=== Begin Enclosure ===
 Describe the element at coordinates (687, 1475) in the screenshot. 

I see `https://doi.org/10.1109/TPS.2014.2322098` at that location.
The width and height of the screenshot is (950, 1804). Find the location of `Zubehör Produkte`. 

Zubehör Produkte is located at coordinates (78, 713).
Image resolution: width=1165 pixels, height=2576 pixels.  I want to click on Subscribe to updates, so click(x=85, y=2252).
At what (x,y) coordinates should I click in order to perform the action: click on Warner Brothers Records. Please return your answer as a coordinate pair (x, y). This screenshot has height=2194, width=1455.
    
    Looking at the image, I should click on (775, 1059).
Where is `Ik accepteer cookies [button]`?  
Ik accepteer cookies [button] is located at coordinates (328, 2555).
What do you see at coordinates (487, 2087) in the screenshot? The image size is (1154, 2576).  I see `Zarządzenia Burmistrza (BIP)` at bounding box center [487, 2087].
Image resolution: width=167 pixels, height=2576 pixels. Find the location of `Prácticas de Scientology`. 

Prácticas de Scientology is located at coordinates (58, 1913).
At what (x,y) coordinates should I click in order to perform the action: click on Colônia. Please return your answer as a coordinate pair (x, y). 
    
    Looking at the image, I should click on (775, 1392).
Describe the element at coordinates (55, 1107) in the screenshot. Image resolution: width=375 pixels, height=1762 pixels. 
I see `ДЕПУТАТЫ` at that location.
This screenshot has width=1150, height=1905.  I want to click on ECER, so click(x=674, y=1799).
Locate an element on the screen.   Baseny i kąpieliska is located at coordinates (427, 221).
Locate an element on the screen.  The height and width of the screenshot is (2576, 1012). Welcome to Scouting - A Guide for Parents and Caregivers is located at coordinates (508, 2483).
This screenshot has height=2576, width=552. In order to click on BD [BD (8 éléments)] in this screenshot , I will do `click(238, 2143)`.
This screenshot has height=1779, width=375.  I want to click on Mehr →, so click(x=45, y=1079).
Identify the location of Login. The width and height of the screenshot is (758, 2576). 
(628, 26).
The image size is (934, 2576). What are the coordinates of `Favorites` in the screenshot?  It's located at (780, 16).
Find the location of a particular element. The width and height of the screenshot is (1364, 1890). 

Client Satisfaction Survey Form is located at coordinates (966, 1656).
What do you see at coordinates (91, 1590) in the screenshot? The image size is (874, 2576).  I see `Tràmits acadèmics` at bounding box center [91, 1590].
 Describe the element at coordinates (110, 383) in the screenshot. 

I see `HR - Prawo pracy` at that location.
=== End Enclosure ===
▸ **TRY IT**
Output nothing but the number of lines in the data containing the string "center".

▸ **ANSWER TO THIS TASK**
2